Saturday, October 02, 2021

A TAX BAKUNIN SUPPORTED

Stronger estate tax would hit

 more inheritances under

 Democrats' plan


·Reporter

A historic low number of estates paid taxes in 2020, underscoring how much that tax has weakened in the last two decades. But Democrats are looking to change that as part of their tax hikes targeting the wealthy.

Democratic lawmakers want to tax estates worth $5.85 million or more — reverting back to the same exemption amount as in 2017. Currently, only estates worth $11.7 million are taxed. The move would subject more estates to the tax starting next year.

“Estate taxes have basically been gutted over the last couple of decades,” Samantha Jacoby, senior tax legal analyst at the Center on Budget and Policy Priorities, told Yahoo Money. “It’s easy to plan around. It's easy for wealthy people with sophisticated advisers to avoid it entirely, and even when people do pay it is a relatively low rate.”


An estate tax is on the transfer of wealth from a deceased person and is enacted before beneficiaries receive their inheritance. Currently, a federal estate tax of 40% applies to estates above $11.7 million for single filers and to estates above $23.4 million for joint filers. Some states also impose additional estate taxes.

As the exemption has progressively increased in the last 20 years, the number of estates paying the tax has drastically decreased. In 2020, 1,900 taxable returns were subject to estate tax, down from 50,500 in 2001, according to data from the Urban-Brookings Tax Policy Center. If the Democrats' proposal is enacted, the number of returns subject to the tax will return to 2017 levels or around 5,500, according to Jacoby.

The per-person exemption was $675,000 in 2001, but is $11.7 million in 2021. The last time the exemption was increased — which lowers the number of estates subjected to the tax — was in 2017 when it was nearly doubled by the Tax Cuts and Jobs Act under the Trump administration.

Internal Revenue Service sign with a traffic signal in the foreground indicating a red light.
Photo: Getty Creative

“We’ve seen both tax rates decrease and exemption levels increase,” Jacoby said. “This means that very few estates pay anything and even the estates that are subject to the estate tax have a relatively low effective rate.”
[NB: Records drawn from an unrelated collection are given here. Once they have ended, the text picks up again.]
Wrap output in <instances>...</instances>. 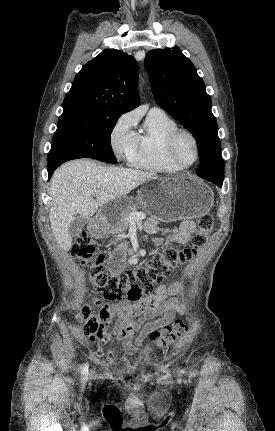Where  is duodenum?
Masks as SVG:
<instances>
[{
  "mask_svg": "<svg viewBox=\"0 0 275 431\" xmlns=\"http://www.w3.org/2000/svg\"><path fill=\"white\" fill-rule=\"evenodd\" d=\"M92 232L96 236H100L102 233V222L98 220L93 226H92Z\"/></svg>",
  "mask_w": 275,
  "mask_h": 431,
  "instance_id": "410a0bca",
  "label": "duodenum"
}]
</instances>
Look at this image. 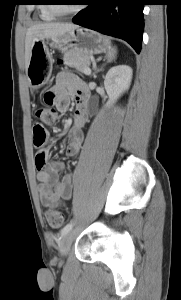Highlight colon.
I'll return each mask as SVG.
<instances>
[{
	"mask_svg": "<svg viewBox=\"0 0 181 300\" xmlns=\"http://www.w3.org/2000/svg\"><path fill=\"white\" fill-rule=\"evenodd\" d=\"M44 99L47 106L37 108L34 112V116L43 124H51L58 118V112L52 106L54 102V95L50 92H47L44 96ZM41 123H37L33 127V144L37 150L35 162L38 167L43 166L45 163V157L39 152L43 149L48 139L47 130ZM44 216L46 222L52 228L61 227L65 222V215L54 207H48L45 210Z\"/></svg>",
	"mask_w": 181,
	"mask_h": 300,
	"instance_id": "obj_1",
	"label": "colon"
}]
</instances>
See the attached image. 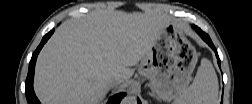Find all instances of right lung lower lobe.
<instances>
[{
  "label": "right lung lower lobe",
  "mask_w": 252,
  "mask_h": 104,
  "mask_svg": "<svg viewBox=\"0 0 252 104\" xmlns=\"http://www.w3.org/2000/svg\"><path fill=\"white\" fill-rule=\"evenodd\" d=\"M53 32H54V29L51 30L49 33H47L43 37L41 43L39 44V46L37 47V49L33 53L32 58L30 60L28 75H27V78L25 81V93H26V98H27L28 104H40V102L37 99V97L34 93V90H33V78H34L35 63H36V59H37V56H38L41 48L47 42V40L50 38V36L53 34ZM124 96H125V93L116 94L115 96H113L109 99L108 104H119Z\"/></svg>",
  "instance_id": "98d812e1"
}]
</instances>
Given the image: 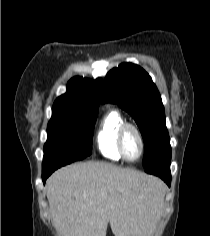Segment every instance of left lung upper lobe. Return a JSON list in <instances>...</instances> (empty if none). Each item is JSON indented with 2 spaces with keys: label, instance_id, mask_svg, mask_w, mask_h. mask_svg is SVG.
Masks as SVG:
<instances>
[{
  "label": "left lung upper lobe",
  "instance_id": "obj_1",
  "mask_svg": "<svg viewBox=\"0 0 210 236\" xmlns=\"http://www.w3.org/2000/svg\"><path fill=\"white\" fill-rule=\"evenodd\" d=\"M102 88V102L118 104L137 123L145 144L144 167L171 149L161 96L145 70L123 63L107 73Z\"/></svg>",
  "mask_w": 210,
  "mask_h": 236
}]
</instances>
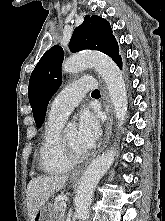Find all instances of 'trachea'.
I'll return each instance as SVG.
<instances>
[{"mask_svg":"<svg viewBox=\"0 0 165 221\" xmlns=\"http://www.w3.org/2000/svg\"><path fill=\"white\" fill-rule=\"evenodd\" d=\"M92 94H93V95H100V91L96 89V90H94V91L92 92Z\"/></svg>","mask_w":165,"mask_h":221,"instance_id":"3493384b","label":"trachea"}]
</instances>
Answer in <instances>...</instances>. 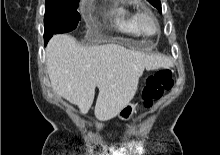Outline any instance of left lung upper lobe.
Wrapping results in <instances>:
<instances>
[{
	"label": "left lung upper lobe",
	"instance_id": "obj_1",
	"mask_svg": "<svg viewBox=\"0 0 220 155\" xmlns=\"http://www.w3.org/2000/svg\"><path fill=\"white\" fill-rule=\"evenodd\" d=\"M154 7H156L159 12H161V3L160 0H148Z\"/></svg>",
	"mask_w": 220,
	"mask_h": 155
}]
</instances>
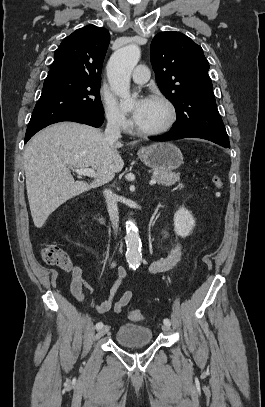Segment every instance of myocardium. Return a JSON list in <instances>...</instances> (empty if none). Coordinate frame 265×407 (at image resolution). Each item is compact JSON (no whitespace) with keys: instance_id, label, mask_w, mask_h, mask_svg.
Wrapping results in <instances>:
<instances>
[{"instance_id":"myocardium-1","label":"myocardium","mask_w":265,"mask_h":407,"mask_svg":"<svg viewBox=\"0 0 265 407\" xmlns=\"http://www.w3.org/2000/svg\"><path fill=\"white\" fill-rule=\"evenodd\" d=\"M149 99H152V100H155V101H158V102H161L162 104H164L168 111V118L161 127L152 129V130H143V129L138 128L136 126V124H134L133 129H134L135 133L142 137H154V136H159V135H162V134L168 132L174 126V124L177 121V117H178V112H177V108H176L175 104L167 96H165L163 94H153L150 96Z\"/></svg>"}]
</instances>
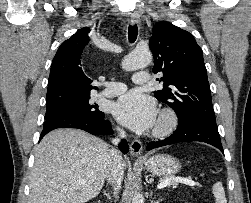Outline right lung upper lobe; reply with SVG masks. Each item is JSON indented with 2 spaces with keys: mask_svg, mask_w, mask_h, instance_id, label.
<instances>
[{
  "mask_svg": "<svg viewBox=\"0 0 251 203\" xmlns=\"http://www.w3.org/2000/svg\"><path fill=\"white\" fill-rule=\"evenodd\" d=\"M89 32L88 27L79 29L58 48L51 65L46 108L90 98V91L95 87L90 85L92 80L83 72L81 64Z\"/></svg>",
  "mask_w": 251,
  "mask_h": 203,
  "instance_id": "obj_1",
  "label": "right lung upper lobe"
}]
</instances>
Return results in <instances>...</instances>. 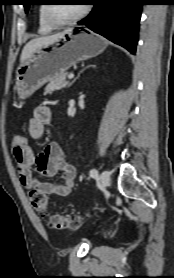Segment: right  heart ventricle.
<instances>
[{
  "label": "right heart ventricle",
  "instance_id": "1",
  "mask_svg": "<svg viewBox=\"0 0 174 278\" xmlns=\"http://www.w3.org/2000/svg\"><path fill=\"white\" fill-rule=\"evenodd\" d=\"M44 5H41L38 9V30L42 34H48L54 30L44 17Z\"/></svg>",
  "mask_w": 174,
  "mask_h": 278
}]
</instances>
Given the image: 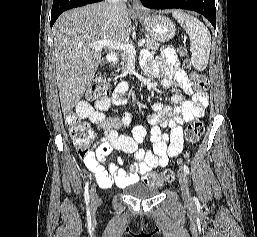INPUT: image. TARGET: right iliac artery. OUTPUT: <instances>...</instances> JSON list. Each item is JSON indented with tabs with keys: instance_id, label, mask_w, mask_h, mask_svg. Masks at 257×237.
Segmentation results:
<instances>
[{
	"instance_id": "obj_1",
	"label": "right iliac artery",
	"mask_w": 257,
	"mask_h": 237,
	"mask_svg": "<svg viewBox=\"0 0 257 237\" xmlns=\"http://www.w3.org/2000/svg\"><path fill=\"white\" fill-rule=\"evenodd\" d=\"M89 182L87 181L86 182V185H85V201H86V204L89 203Z\"/></svg>"
}]
</instances>
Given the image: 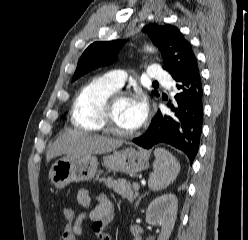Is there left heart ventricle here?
<instances>
[{
  "mask_svg": "<svg viewBox=\"0 0 248 240\" xmlns=\"http://www.w3.org/2000/svg\"><path fill=\"white\" fill-rule=\"evenodd\" d=\"M131 104V98L122 97L117 99L112 106V120L119 130L130 131L136 128L130 118Z\"/></svg>",
  "mask_w": 248,
  "mask_h": 240,
  "instance_id": "obj_1",
  "label": "left heart ventricle"
}]
</instances>
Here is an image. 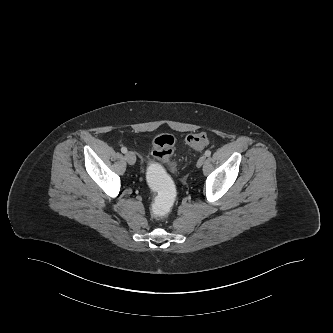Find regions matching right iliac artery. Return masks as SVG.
<instances>
[{"label":"right iliac artery","instance_id":"1","mask_svg":"<svg viewBox=\"0 0 333 333\" xmlns=\"http://www.w3.org/2000/svg\"><path fill=\"white\" fill-rule=\"evenodd\" d=\"M121 152H122V153H126V152H127V148H126V147H122V148H121Z\"/></svg>","mask_w":333,"mask_h":333}]
</instances>
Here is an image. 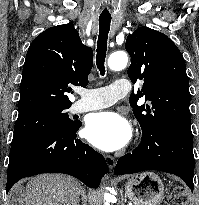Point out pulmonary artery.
<instances>
[{"mask_svg": "<svg viewBox=\"0 0 199 205\" xmlns=\"http://www.w3.org/2000/svg\"><path fill=\"white\" fill-rule=\"evenodd\" d=\"M131 90L130 83L123 78L116 79L112 84L79 91L80 99L71 106L72 113H83L108 107L125 97Z\"/></svg>", "mask_w": 199, "mask_h": 205, "instance_id": "pulmonary-artery-1", "label": "pulmonary artery"}]
</instances>
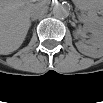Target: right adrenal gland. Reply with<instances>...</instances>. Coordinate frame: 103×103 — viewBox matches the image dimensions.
<instances>
[{"instance_id": "1", "label": "right adrenal gland", "mask_w": 103, "mask_h": 103, "mask_svg": "<svg viewBox=\"0 0 103 103\" xmlns=\"http://www.w3.org/2000/svg\"><path fill=\"white\" fill-rule=\"evenodd\" d=\"M32 21H33V20H30V24H29L30 26H31V22H32Z\"/></svg>"}]
</instances>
The effective estate tax in 2018 was only 16.5%. Currently, fewer than 1 in 1,000 estates face the estate tax, according to Jacoby.

‘Reducing income and wealth inequality’

Decreasing the estate tax exemption would also raise $50 billion in the next five years, according to Jacoby. An additional $27 billion of revenue would be raised by changes to the treatment of grantor trusts and modifications to estate tax valuation rules. Both provisions make it harder for the wealthy to escape the estate tax.
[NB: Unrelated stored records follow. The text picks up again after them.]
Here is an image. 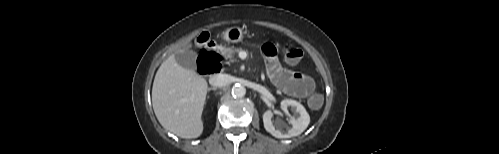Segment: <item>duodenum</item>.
<instances>
[{
	"label": "duodenum",
	"instance_id": "obj_1",
	"mask_svg": "<svg viewBox=\"0 0 499 154\" xmlns=\"http://www.w3.org/2000/svg\"><path fill=\"white\" fill-rule=\"evenodd\" d=\"M209 57L202 56L198 59L197 61V66H198V71L202 74H216L219 71H214L213 69L209 68L207 65Z\"/></svg>",
	"mask_w": 499,
	"mask_h": 154
}]
</instances>
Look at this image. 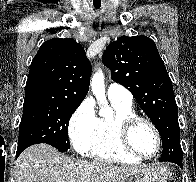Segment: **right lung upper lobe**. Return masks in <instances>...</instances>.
I'll list each match as a JSON object with an SVG mask.
<instances>
[{
  "instance_id": "obj_1",
  "label": "right lung upper lobe",
  "mask_w": 196,
  "mask_h": 182,
  "mask_svg": "<svg viewBox=\"0 0 196 182\" xmlns=\"http://www.w3.org/2000/svg\"><path fill=\"white\" fill-rule=\"evenodd\" d=\"M91 76V63L74 39L44 42L32 60L23 108L80 105Z\"/></svg>"
}]
</instances>
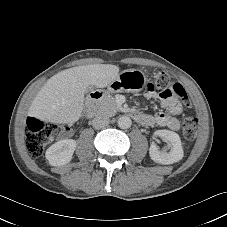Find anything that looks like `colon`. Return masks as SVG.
Here are the masks:
<instances>
[{
  "label": "colon",
  "mask_w": 227,
  "mask_h": 227,
  "mask_svg": "<svg viewBox=\"0 0 227 227\" xmlns=\"http://www.w3.org/2000/svg\"><path fill=\"white\" fill-rule=\"evenodd\" d=\"M152 83L157 85V90L171 89L186 107L191 106L184 87L179 83H173L167 73L156 72ZM182 130L186 139L193 140L197 135L198 120L192 116L184 117ZM58 133L59 127L57 125L29 117L26 121V146L29 155L33 158L40 157L45 146L51 143Z\"/></svg>",
  "instance_id": "colon-1"
}]
</instances>
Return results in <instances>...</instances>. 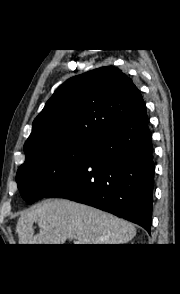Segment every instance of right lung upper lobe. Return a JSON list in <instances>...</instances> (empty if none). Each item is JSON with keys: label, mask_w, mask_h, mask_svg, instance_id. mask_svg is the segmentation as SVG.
<instances>
[{"label": "right lung upper lobe", "mask_w": 180, "mask_h": 294, "mask_svg": "<svg viewBox=\"0 0 180 294\" xmlns=\"http://www.w3.org/2000/svg\"><path fill=\"white\" fill-rule=\"evenodd\" d=\"M143 103L132 80L113 66L74 76L54 92L34 120L24 145L26 159L65 142H96Z\"/></svg>", "instance_id": "1"}]
</instances>
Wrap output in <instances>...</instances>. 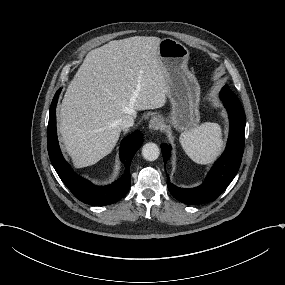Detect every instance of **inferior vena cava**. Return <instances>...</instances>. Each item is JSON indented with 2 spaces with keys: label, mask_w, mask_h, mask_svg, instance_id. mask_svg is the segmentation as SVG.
Here are the masks:
<instances>
[{
  "label": "inferior vena cava",
  "mask_w": 285,
  "mask_h": 285,
  "mask_svg": "<svg viewBox=\"0 0 285 285\" xmlns=\"http://www.w3.org/2000/svg\"><path fill=\"white\" fill-rule=\"evenodd\" d=\"M137 115V111L133 110L131 113L124 115L118 120V125L125 129L134 125V118Z\"/></svg>",
  "instance_id": "1"
}]
</instances>
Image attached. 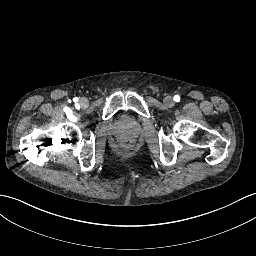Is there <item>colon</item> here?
I'll list each match as a JSON object with an SVG mask.
<instances>
[{"mask_svg": "<svg viewBox=\"0 0 256 256\" xmlns=\"http://www.w3.org/2000/svg\"><path fill=\"white\" fill-rule=\"evenodd\" d=\"M118 149H123L124 151H130L131 149L137 148V143L133 142L129 138H121L120 142L117 143Z\"/></svg>", "mask_w": 256, "mask_h": 256, "instance_id": "colon-1", "label": "colon"}]
</instances>
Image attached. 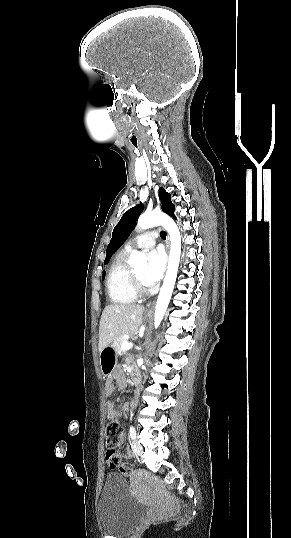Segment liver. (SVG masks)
<instances>
[{"mask_svg":"<svg viewBox=\"0 0 291 538\" xmlns=\"http://www.w3.org/2000/svg\"><path fill=\"white\" fill-rule=\"evenodd\" d=\"M144 306L110 304L102 312L98 349L101 351L125 334L135 333L142 324Z\"/></svg>","mask_w":291,"mask_h":538,"instance_id":"6515ba94","label":"liver"}]
</instances>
“This would reduce the ability of very wealthy people with sophisticated tax advisers to avoid the estate tax even further by using complicated trust arrangements,” Jacoby said.
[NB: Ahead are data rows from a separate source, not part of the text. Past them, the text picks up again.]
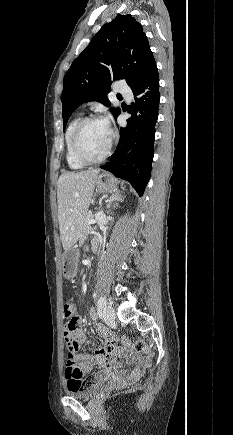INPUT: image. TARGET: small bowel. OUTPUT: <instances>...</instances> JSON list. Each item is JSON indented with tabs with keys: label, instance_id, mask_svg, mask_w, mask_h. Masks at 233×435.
Instances as JSON below:
<instances>
[{
	"label": "small bowel",
	"instance_id": "small-bowel-1",
	"mask_svg": "<svg viewBox=\"0 0 233 435\" xmlns=\"http://www.w3.org/2000/svg\"><path fill=\"white\" fill-rule=\"evenodd\" d=\"M73 310L76 311V307L74 304L70 303ZM89 317L95 323V329L98 336L101 338L102 344L105 346V343L108 341V333L106 328L97 321V314L95 310L91 309L89 311ZM86 341V334L83 329H79L78 331V344L83 345ZM126 357L129 368L127 369L131 375L137 374L140 370L148 366V360L139 356L137 353L133 352L130 349L125 347L117 346L112 352H106L105 349H100L96 352L95 355L89 354H79L77 355L78 362L80 367L90 372L93 367L97 364L101 365V369L99 372L93 375V378L99 379L104 376H108L113 374L119 370H121V365L118 362V358ZM64 376L67 380L68 384H76L78 380V372L75 367L67 366L64 372Z\"/></svg>",
	"mask_w": 233,
	"mask_h": 435
}]
</instances>
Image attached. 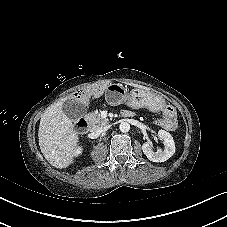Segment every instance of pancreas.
Segmentation results:
<instances>
[{
  "instance_id": "obj_1",
  "label": "pancreas",
  "mask_w": 227,
  "mask_h": 227,
  "mask_svg": "<svg viewBox=\"0 0 227 227\" xmlns=\"http://www.w3.org/2000/svg\"><path fill=\"white\" fill-rule=\"evenodd\" d=\"M87 117L90 120L93 128L103 127L109 123L108 119L101 118L100 114L97 112H91Z\"/></svg>"
}]
</instances>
Inheritances account for about 40% of all household wealth and are concentrated among high-income earners, according to the CBPP. Weakening the estate tax exacerbates wealth inequality, according to Jacoby.

President Joe Biden also wanted to repeal the step-up basis, which allows heirs to pay capital gains based on the price of the asset when it was inherited rather than when it was originally acquired. The provision is not included in the latest version of the plan introduced by the House Ways and Means Committee, meaning it’s likely to be excluded from the final legislation.

“Without repealing the step-up basis, it's even more important for the estate tax to be stronger,” Jacoby said. “You can think of the estate tax as sort of a backstop to not having taxation of unrealized capital gains.”